A magazine for friends of the Warren Alpert Medical School of Brown University.

Ask the Expert: Elizabeth Samuels


Why are overdose deaths surging, and what can we do about it?

COVID-19 wasn’t the only mass killer last year. Deaths from opioid overdoses increased across the country, including Rhode Island, says Elizabeth Samuels RES’16, MD, MPH, MHS, an assistant professor of emergency medicine at Brown and consulting assistant medical director for the Rhode Island Department of Health’s Drug Overdose Prevention Program. Early in the pandemic, she helped set up a hotline so Rhode Islanders with opioid use disorder could access buprenorphine treatment via telehealth.

Overdose deaths started rising in late 2019. During COVID-19, we were all concerned deaths would increase, and they have. It’s like a train that you can see coming at you and you’re doing everything you can to move everyone out of the way. Some of it is people being home alone. Overdose deaths are entirely preventable with prompt administration of naloxone, but there needs to be someone around to give the naloxone. There are also increasingly potent analogs of fentanyl in the drug supply and increasing concurrent stimulant use. People have lost their jobs, resulting in increased economic strain. People are at times scared to call 911 in part due to concern about getting exposed to COVID, but also some people
have had negative experiences with police.

If we’re going to truly change the overdose epidemic in the US, we need to fundamentally change the social conditions that have produced this crisis. We still largely use a criminal justice approach to drug use, not a public health approach that treats addiction as a disease and addresses racial and economic inequities. Rhode Island has done a good job to promote and expand harm reduction and treatment access, but we continue to criminalize drugs, including possession of buprenorphine. We need to decriminalize that. That’s low-hanging fruit.

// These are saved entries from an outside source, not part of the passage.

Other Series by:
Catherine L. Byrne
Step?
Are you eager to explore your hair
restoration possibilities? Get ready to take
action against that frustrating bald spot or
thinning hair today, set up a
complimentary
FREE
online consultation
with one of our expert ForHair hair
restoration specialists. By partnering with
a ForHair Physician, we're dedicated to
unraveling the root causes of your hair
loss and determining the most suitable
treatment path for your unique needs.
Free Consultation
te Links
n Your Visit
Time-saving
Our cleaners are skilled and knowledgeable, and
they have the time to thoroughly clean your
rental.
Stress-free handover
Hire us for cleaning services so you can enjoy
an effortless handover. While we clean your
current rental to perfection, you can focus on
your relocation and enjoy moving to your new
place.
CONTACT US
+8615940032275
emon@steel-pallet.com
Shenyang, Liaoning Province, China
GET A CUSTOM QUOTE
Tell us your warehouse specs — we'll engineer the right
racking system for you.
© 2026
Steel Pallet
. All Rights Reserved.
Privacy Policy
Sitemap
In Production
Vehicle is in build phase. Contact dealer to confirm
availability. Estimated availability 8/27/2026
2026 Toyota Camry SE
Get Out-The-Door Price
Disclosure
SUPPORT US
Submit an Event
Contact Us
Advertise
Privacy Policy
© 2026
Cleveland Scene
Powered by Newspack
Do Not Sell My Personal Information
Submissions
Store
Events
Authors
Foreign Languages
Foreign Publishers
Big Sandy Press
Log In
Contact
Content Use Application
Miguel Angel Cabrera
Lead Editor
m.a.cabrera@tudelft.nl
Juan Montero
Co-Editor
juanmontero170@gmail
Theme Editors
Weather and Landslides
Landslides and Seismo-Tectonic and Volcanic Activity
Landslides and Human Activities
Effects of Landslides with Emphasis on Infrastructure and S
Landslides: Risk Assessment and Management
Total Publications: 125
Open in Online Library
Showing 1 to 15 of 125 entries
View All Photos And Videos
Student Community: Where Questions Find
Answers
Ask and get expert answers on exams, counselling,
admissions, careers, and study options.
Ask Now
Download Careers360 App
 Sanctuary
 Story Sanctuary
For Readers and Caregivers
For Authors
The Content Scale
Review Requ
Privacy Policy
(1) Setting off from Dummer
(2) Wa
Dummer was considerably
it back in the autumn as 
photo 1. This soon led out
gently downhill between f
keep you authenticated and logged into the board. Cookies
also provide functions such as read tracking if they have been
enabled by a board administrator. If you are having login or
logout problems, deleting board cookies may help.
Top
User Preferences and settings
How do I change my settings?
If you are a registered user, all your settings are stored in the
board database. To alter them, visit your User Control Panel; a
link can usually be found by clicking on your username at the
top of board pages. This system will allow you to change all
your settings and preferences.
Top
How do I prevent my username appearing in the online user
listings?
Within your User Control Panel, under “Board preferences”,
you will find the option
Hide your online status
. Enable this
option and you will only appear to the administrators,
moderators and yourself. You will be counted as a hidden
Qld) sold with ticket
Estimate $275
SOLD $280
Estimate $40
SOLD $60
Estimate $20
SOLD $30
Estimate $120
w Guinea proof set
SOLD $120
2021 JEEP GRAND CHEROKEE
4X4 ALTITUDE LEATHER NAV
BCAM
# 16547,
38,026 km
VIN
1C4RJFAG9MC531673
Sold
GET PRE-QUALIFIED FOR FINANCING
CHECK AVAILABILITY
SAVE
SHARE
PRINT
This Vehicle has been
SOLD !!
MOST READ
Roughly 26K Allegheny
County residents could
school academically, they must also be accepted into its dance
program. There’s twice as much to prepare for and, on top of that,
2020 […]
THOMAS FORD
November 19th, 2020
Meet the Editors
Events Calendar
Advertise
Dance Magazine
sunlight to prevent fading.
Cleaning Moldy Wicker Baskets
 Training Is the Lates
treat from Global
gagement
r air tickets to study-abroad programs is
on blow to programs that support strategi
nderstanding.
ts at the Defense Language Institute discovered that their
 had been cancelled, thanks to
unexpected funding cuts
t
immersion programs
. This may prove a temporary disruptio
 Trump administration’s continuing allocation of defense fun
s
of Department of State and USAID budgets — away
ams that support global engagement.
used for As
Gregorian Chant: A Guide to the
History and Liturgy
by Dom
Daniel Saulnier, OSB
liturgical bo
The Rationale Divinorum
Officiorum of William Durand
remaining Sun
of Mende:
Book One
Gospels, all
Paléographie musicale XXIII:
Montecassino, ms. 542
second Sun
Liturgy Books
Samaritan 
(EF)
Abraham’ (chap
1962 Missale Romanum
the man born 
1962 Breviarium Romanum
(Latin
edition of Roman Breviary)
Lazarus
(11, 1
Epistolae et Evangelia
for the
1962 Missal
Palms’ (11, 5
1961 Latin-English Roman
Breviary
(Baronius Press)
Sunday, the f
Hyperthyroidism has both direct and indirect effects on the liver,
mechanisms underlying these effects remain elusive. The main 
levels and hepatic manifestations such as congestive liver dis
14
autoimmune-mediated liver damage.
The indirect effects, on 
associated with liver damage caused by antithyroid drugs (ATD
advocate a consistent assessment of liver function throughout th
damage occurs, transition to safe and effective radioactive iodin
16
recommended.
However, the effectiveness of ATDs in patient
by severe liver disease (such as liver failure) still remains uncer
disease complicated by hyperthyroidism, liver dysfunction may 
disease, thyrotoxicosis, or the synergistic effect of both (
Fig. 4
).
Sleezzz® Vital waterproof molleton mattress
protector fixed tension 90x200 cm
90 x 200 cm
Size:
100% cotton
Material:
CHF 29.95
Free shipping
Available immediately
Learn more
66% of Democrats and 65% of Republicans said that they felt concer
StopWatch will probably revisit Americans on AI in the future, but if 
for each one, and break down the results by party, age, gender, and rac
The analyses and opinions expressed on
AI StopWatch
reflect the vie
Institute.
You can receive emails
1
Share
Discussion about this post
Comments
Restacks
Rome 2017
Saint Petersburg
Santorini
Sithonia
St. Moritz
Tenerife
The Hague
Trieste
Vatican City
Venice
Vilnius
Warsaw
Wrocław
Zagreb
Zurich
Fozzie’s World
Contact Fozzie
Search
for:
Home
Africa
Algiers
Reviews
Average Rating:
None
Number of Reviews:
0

If we don’t change the economic opportunities, address social inequities, or prevent and help people heal from experiences of trauma, we’re not going to be able to truly alter the overdose crisis. In the nearer term, we can expand street outreach and harm reduction services, expand access to low-barrier treatment options, expand housing assistance, and pursue other evidence-based harm reduction strategies, such as overdose prevention sites.